That’s Superintendent Michael Hynes’ response to word that Shelter Island will get $589,222 in state aid for the 2014-15 school year along with another $57,876 earmarked for technology and preschool classes.
One catch:Voters statewide must approve a $2 billion bond act on the ballot in November.
The more school aid funds coming to Shelter Island represents a 15.96 percent hike from what the district received for the current school year and will enable Dr. Hynes to recommend additions to the budget at tonight’s workshop that he hadn’t previously anticipated.
Among them will be more English as a second language education to accommodate the growing Latino population on Shelter Island. He’ll also recommend hiring a dean of students who will be charged with multiple responsibilities, including a focus on physical education improvements, transportation and some human resources work. He expects to be able to post that position by next week, he said during a Monday morning interview.

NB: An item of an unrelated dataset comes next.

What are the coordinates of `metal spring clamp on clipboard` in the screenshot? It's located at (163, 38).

“It’s really significant,” Dr. Hynes said about the added state aid. He’s also pleased that the New York State Legislature agreed to reduce the “Gap Elimination Adjustment” by $602 million. That has been enacted in 2008-09 to close a state budget deficit. But this year, Shelter Island joined a number of other districts in asking for its repeal now that the state’s finances are on a more even keel.

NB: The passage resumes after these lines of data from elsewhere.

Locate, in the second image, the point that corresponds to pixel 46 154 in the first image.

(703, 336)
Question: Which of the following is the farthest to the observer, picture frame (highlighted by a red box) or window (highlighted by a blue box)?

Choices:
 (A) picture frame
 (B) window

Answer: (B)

If it takes three years to totally remove the GEA, that will be a victory, Dr. Hynes said.
He had praise for Assemblyman Fred Thiele Jr. (I-Sag Harbor) who succeeded in ensuring Eastern Long Island is finally getting its fair share of this year’s school aid. In past years, the state lawmakers, viewing the East End as land rich, have slotted other districts for more aid. Educators here have long argued that while real estate prices may be elevated in the area, wages aren’t. And with a higher cost of living here, the need for more state aid has been critical, Dr. Hynes said.
In raising Governor Andrew Cuomo’s request for a 3.9 percent increase in school aid to 5.3 percent, the legislature, in a budget deal reached this week, has assured that Suffolk County has “gotten its fair share of this year’s school aid increase,” Mr. Thiele said.
“The focus on improving quality education is a goal I fully support,” Mr. Thiele said in a press release. “This state aid proposal accomplishes that goal for Long Island and New York State,” he said.
Tonight’s budget workshop in the board room begins at 6:30 p.m.